--- TASK GOAL ---
Print every entry exactly as it appears, but skip the pictures.

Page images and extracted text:
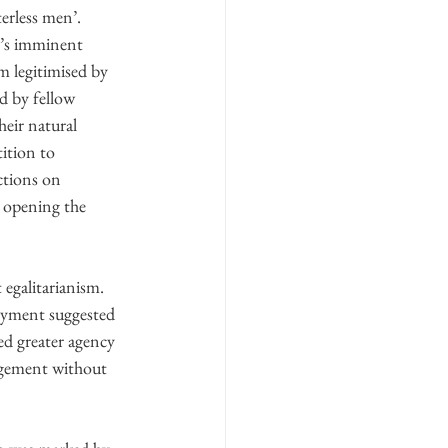
erless men’. 
t’s imminent 
m legitimised by 
d by fellow 
heir natural 
ition to 
ctions on 
 opening the 
egalitarianism. 
oyment suggested 
ed greater agency 
udgement without 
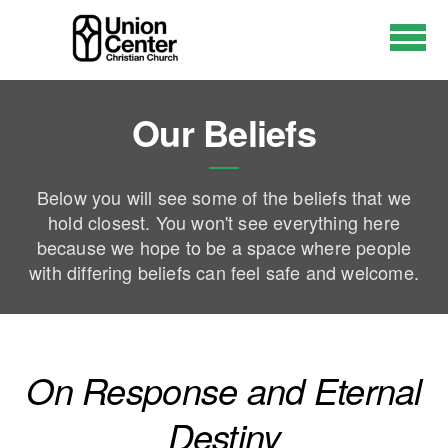
Skip to main content
Our Beliefs
Below you will see some of the beliefs that we
hold closest. You won't see everything here
because we hope to be a space where people
with differing beliefs can feel safe and welcome.
On Response and Eternal
Destiny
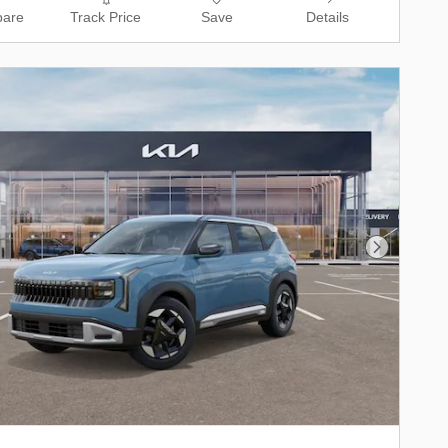
are
Track Price
Save
Details
Next Phot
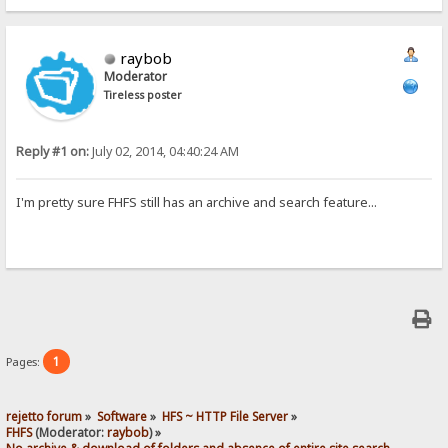
raybob
Moderator
Tireless poster
Reply #1 on:
July 02, 2014, 04:40:24 AM
I'm pretty sure FHFS still has an archive and search feature...
1
Pages:
rejetto forum
»
Software
»
HFS ~ HTTP File Server
»
FHFS
(Moderator:
raybob
) »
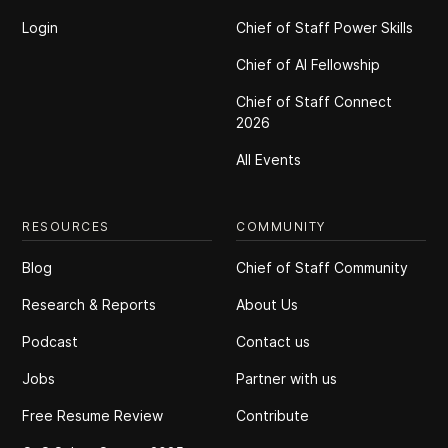
Login
Chief of Staff Power Skills
Chief of Al Fellowship
Chief of Staff Connect
2026
All Events
RESOURCES
COMMUNITY
Blog
Chief of Staff Community
Research & Reports
About Us
Podcast
Contact us
Jobs
Partner with us
Free Resume Review
Contribute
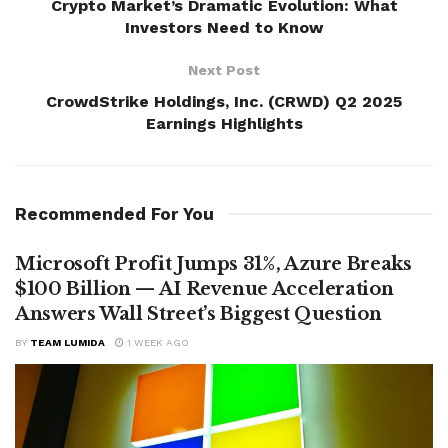
Crypto Market’s Dramatic Evolution: What
Investors Need to Know
Next Post
CrowdStrike Holdings, Inc. (CRWD) Q2 2025
Earnings Highlights
Recommended For You
Microsoft Profit Jumps 31%, Azure Breaks
$100 Billion — AI Revenue Acceleration
Answers Wall Street’s Biggest Question
BY
TEAM LUMIDA
1 WEEK AGO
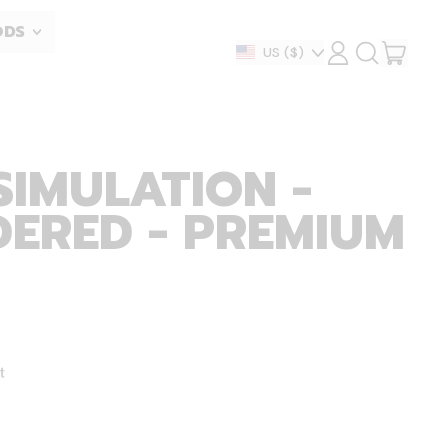
ODS
ITEM
Country/region
US
($)
LOG
SEARCH
IN
OUR
CART
SITE
SIMULATION -
ERED - PREMIUM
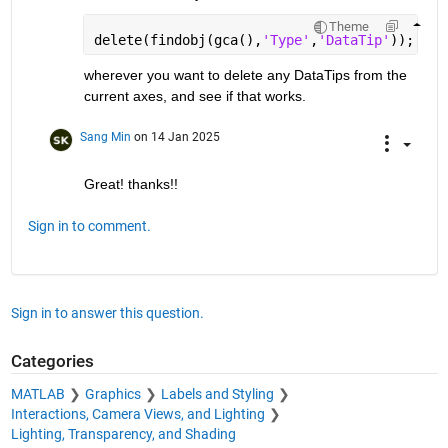
Theme
delete(findobj(gca(),
'Type'
,
'DataTip'
));
wherever you want to delete any DataTips from the 
current axes, and see if that works.
Sang Min
on 14 Jan 2025
Great! thanks!!
Sign in to comment.
Sign in to answer this question.
Categories
MATLAB
Graphics
Labels and Styling
Interactions, Camera Views, and Lighting
Lighting, Transparency, and Shading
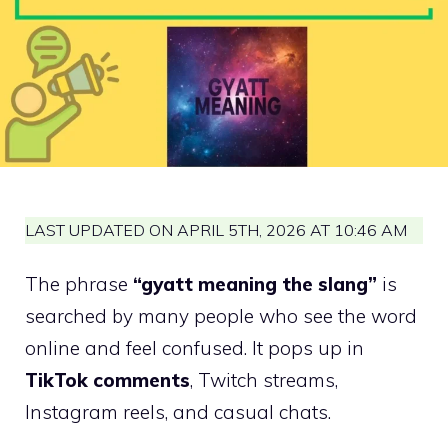
LAST UPDATED ON APRIL 5TH, 2026 AT 10:46 AM
The phrase
“gyatt meaning the slang”
is
searched by many people who see the word
online and feel confused. It pops up in
TikTok comments
, Twitch streams,
Instagram reels, and casual chats.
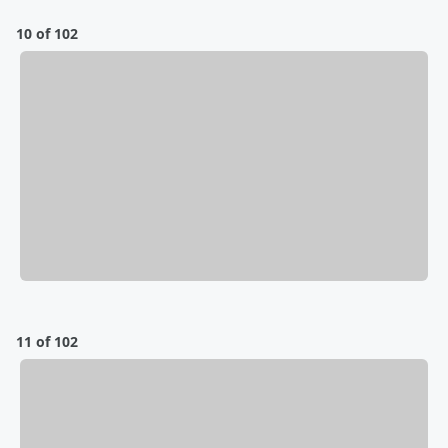
10 of 102
11 of 102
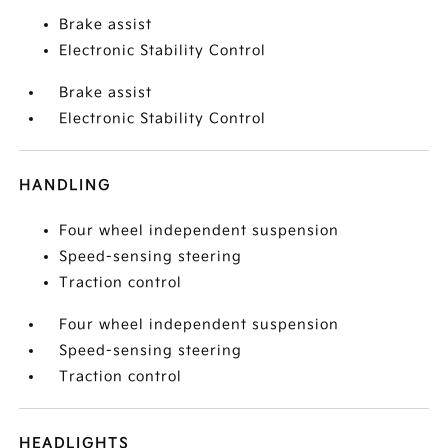
Brake assist
Electronic Stability Control
Brake assist
Electronic Stability Control
HANDLING
Four wheel independent suspension
Speed-sensing steering
Traction control
Four wheel independent suspension
Speed-sensing steering
Traction control
HEADLIGHTS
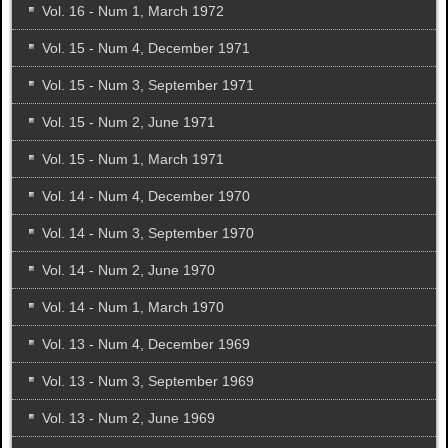
Vol. 16 - Num 1, March 1972
Vol. 15 - Num 4, December 1971
Vol. 15 - Num 3, September 1971
Vol. 15 - Num 2, June 1971
Vol. 15 - Num 1, March 1971
Vol. 14 - Num 4, December 1970
Vol. 14 - Num 3, September 1970
Vol. 14 - Num 2, June 1970
Vol. 14 - Num 1, March 1970
Vol. 13 - Num 4, December 1969
Vol. 13 - Num 3, September 1969
Vol. 13 - Num 2, June 1969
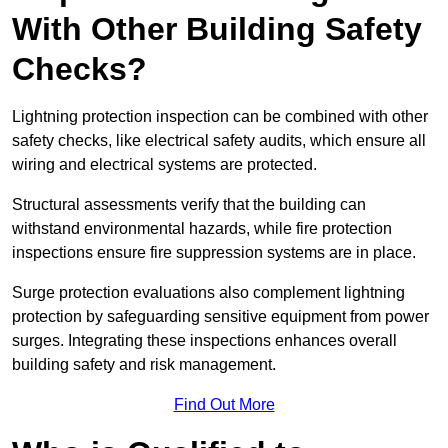
With Other Building Safety
Checks?
Lightning protection inspection can be combined with other
safety checks, like electrical safety audits, which ensure all
wiring and electrical systems are protected.
Structural assessments verify that the building can
withstand environmental hazards, while fire protection
inspections ensure fire suppression systems are in place.
Surge protection evaluations also complement lightning
protection by safeguarding sensitive equipment from power
surges. Integrating these inspections enhances overall
building safety and risk management.
Find Out More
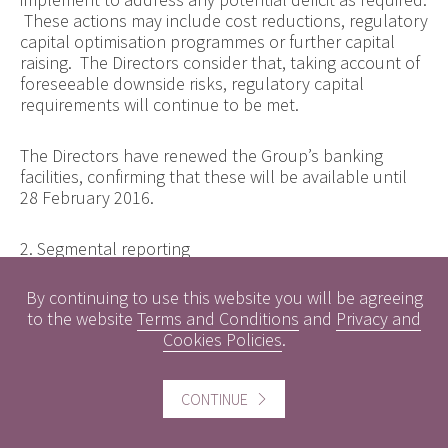
These actions may include cost reductions, regulatory
capital optimisation programmes or further capital
raising. The Directors consider that, taking account of
foreseeable downside risks, regulatory capital
requirements will continue to be met.
The Directors have renewed the Group’s banking
facilities, confirming that these will be available until
28 February 2016.
2. Segmental reporting
By continuing to use this website you will be agreeing
The Group has two operating segments.
to the website
Terms and Conditions
and
Privacy and
Cookies Policies
.
The Private Wealth Management division offers
investment management advice and services to
individuals and contains the Group’s Wealth Planning
CONTINUE
business, giving advice on and acting as intermediary
for a range of financial products. The Corporate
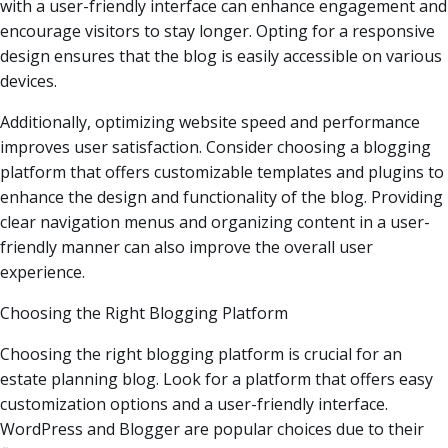
with a user-friendly interface can enhance engagement and
encourage visitors to stay longer. Opting for a responsive
design ensures that the blog is easily accessible on various
devices.
Additionally, optimizing website speed and performance
improves user satisfaction. Consider choosing a blogging
platform that offers customizable templates and plugins to
enhance the design and functionality of the blog. Providing
clear navigation menus and organizing content in a user-
friendly manner can also improve the overall user
experience.
Choosing the Right Blogging Platform
Choosing the right blogging platform is crucial for an
estate planning blog. Look for a platform that offers easy
customization options and a user-friendly interface.
WordPress and Blogger are popular choices due to their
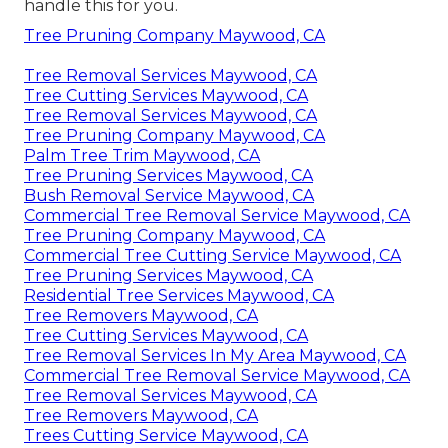
handle this for you.
Tree Pruning Company Maywood, CA
Tree Removal Services Maywood, CA
Tree Cutting Services Maywood, CA
Tree Removal Services Maywood, CA
Tree Pruning Company Maywood, CA
Palm Tree Trim Maywood, CA
Tree Pruning Services Maywood, CA
Bush Removal Service Maywood, CA
Commercial Tree Removal Service Maywood, CA
Tree Pruning Company Maywood, CA
Commercial Tree Cutting Service Maywood, CA
Tree Pruning Services Maywood, CA
Residential Tree Services Maywood, CA
Tree Removers Maywood, CA
Tree Cutting Services Maywood, CA
Tree Removal Services In My Area Maywood, CA
Commercial Tree Removal Service Maywood, CA
Tree Removal Services Maywood, CA
Tree Removers Maywood, CA
Trees Cutting Service Maywood, CA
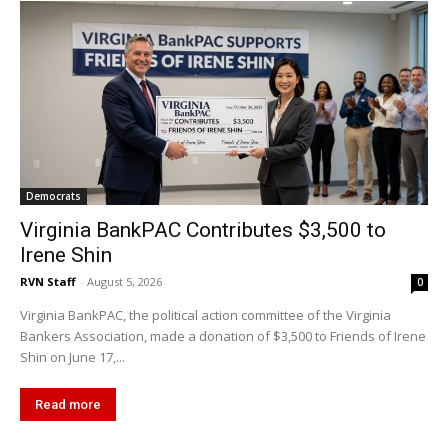
Democrats
Virginia BankPAC Contributes $3,500 to
Irene Shin
RVN Staff
-
August 5, 2026
0
Virginia BankPAC, the political action committee of the Virginia
Bankers Association, made a donation of $3,500 to Friends of Irene
Shin on June 17,...
Read more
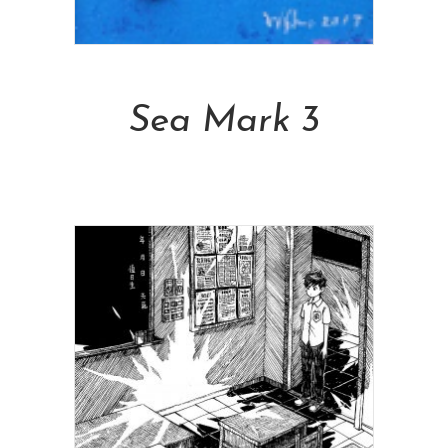
Add To Cart
Sea Mark 3
NT$
6,800.00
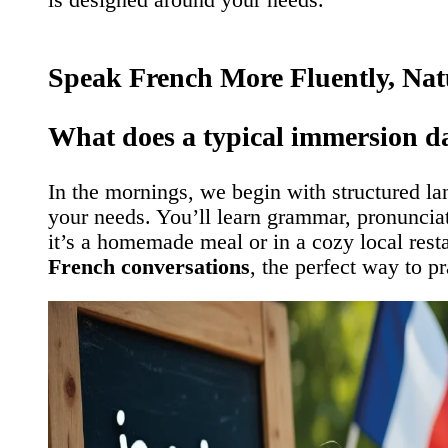
Speak French More Fluently, Nat
What does a typical immersion da
In the mornings, we begin with structured l
your needs. You’ll learn grammar, pronunciati
it’s a homemade meal or in a cozy local rest
French conversations
, the perfect way to p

--- TASK ANSWER ---
erless men’. 
t’s imminent 
m legitimised by 
d by fellow 
heir natural 
ition to 
ctions on 
 opening the 
egalitarianism. 
oyment suggested 
ed greater agency 
udgement without 
Skip to main content
Our Beliefs
Below you will see some of the beliefs that we
hold closest. You won't see everything here
because we hope to be a space where people
with differing beliefs can feel safe and welcome.
On Response and Eternal
Destiny
are
Track Price
Save
Details
Next Phot
raybob
Moderator
Tireless poster
Reply #1 on:
July 02, 2014, 04:40:24 AM
I'm pretty sure FHFS still has an archive and search feature...
1
Pages:
rejetto forum
»
Software
»
HFS ~ HTTP File Server
»
FHFS
(Moderator:
raybob
) »
Login
Chief of Staff Power Skills
Chief of Al Fellowship
Chief of Staff Connect
2026
All Events
RESOURCES
COMMUNITY
Blog
Chief of Staff Community
Research & Reports
About Us
Podcast
Contact us
Jobs
Partner with us
Free Resume Review
Contribute
Crypto Market’s Dramatic Evolution: What
Investors Need to Know
Next Post
CrowdStrike Holdings, Inc. (CRWD) Q2 2025
Earnings Highlights
Recommended For You
Microsoft Profit Jumps 31%, Azure Breaks
$100 Billion — AI Revenue Acceleration
Answers Wall Street’s Biggest Question
BY
TEAM LUMIDA
1 WEEK AGO
ODS
ITEM
Country/region
US
($)
LOG
SEARCH
IN
OUR
CART
SITE
SIMULATION -
ERED - PREMIUM
Theme
delete(findobj(gca(),
'Type'
,
'DataTip'
));
wherever you want to delete any DataTips from the 
current axes, and see if that works.
Sang Min
on 14 Jan 2025
Great! thanks!!
Sign in to comment.
Sign in to answer this question.
Categories
MATLAB
Graphics
Labels and Styling
Interactions, Camera Views, and Lighting
Lighting, Transparency, and Shading
LAST UPDATED ON APRIL 5TH, 2026 AT 10:46 AM
The phrase
“gyatt meaning the slang”
is
searched by many people who see the word
online and feel confused. It pops up in
TikTok comments
, Twitch streams,
Instagram reels, and casual chats.
10 of 102
11 of 102
Brake assist
Electronic Stability Control
Brake assist
Electronic Stability Control
HANDLING
Four wheel independent suspension
Speed-sensing steering
Traction control
Four wheel independent suspension
Speed-sensing steering
Traction control
HEADLIGHTS
Vol. 16 - Num 1, March 1972
Vol. 15 - Num 4, December 1971
Vol. 15 - Num 3, September 1971
Vol. 15 - Num 2, June 1971
Vol. 15 - Num 1, March 1971
Vol. 14 - Num 4, December 1970
Vol. 14 - Num 3, September 1970
Vol. 14 - Num 2, June 1970
Vol. 14 - Num 1, March 1970
Vol. 13 - Num 4, December 1969
Vol. 13 - Num 3, September 1969
Vol. 13 - Num 2, June 1969
With Other Building Safety
Checks?
Lightning protection inspection can be combined with other
safety checks, like electrical safety audits, which ensure all
wiring and electrical systems are protected.
Structural assessments verify that the building can
withstand environmental hazards, while fire protection
inspections ensure fire suppression systems are in place.
Surge protection evaluations also complement lightning
protection by safeguarding sensitive equipment from power
surges. Integrating these inspections enhances overall
building safety and risk management.
Find Out More
These actions may include cost reductions, regulatory
capital optimisation programmes or further capital
raising. The Directors consider that, taking account of
foreseeable downside risks, regulatory capital
requirements will continue to be met.
The Directors have renewed the Group’s banking
facilities, confirming that these will be available until
28 February 2016.
2. Segmental reporting
By continuing to use this website you will be agreeing
The Group has two operating segments.
to the website
Terms and Conditions
and
Privacy and
Cookies Policies
.
The Private Wealth Management division offers
investment management advice and services to
individuals and contains the Group’s Wealth Planning
CONTINUE
business, giving advice on and acting as intermediary
for a range of financial products. The Corporate
with a user-friendly interface can enhance engagement and
encourage visitors to stay longer. Opting for a responsive
design ensures that the blog is easily accessible on various
devices.
Additionally, optimizing website speed and performance
improves user satisfaction. Consider choosing a blogging
platform that offers customizable templates and plugins to
enhance the design and functionality of the blog. Providing
clear navigation menus and organizing content in a user-
friendly manner can also improve the overall user
experience.
Choosing the Right Blogging Platform
Choosing the right blogging platform is crucial for an
estate planning blog. Look for a platform that offers easy
customization options and a user-friendly interface.
WordPress and Blogger are popular choices due to their
handle this for you.
Tree Pruning Company Maywood, CA
Tree Removal Services Maywood, CA
Tree Cutting Services Maywood, CA
Tree Removal Services Maywood, CA
Tree Pruning Company Maywood, CA
Palm Tree Trim Maywood, CA
Tree Pruning Services Maywood, CA
Bush Removal Service Maywood, CA
Commercial Tree Removal Service Maywood, CA
Tree Pruning Company Maywood, CA
Commercial Tree Cutting Service Maywood, CA
Tree Pruning Services Maywood, CA
Residential Tree Services Maywood, CA
Tree Removers Maywood, CA
Tree Cutting Services Maywood, CA
Tree Removal Services In My Area Maywood, CA
Commercial Tree Removal Service Maywood, CA
Tree Removal Services Maywood, CA
Tree Removers Maywood, CA
Trees Cutting Service Maywood, CA
Democrats
Virginia BankPAC Contributes $3,500 to
Irene Shin
RVN Staff
-
August 5, 2026
0
Virginia BankPAC, the political action committee of the Virginia
Bankers Association, made a donation of $3,500 to Friends of Irene
Shin on June 17,...
Read more
Add To Cart
Sea Mark 3
NT$
6,800.00
Speak French More Fluently, Nat
What does a typical immersion da
In the mornings, we begin with structured l
your needs. You’ll learn grammar, pronunciati
it’s a homemade meal or in a cozy local rest
French conversations
, the perfect way to p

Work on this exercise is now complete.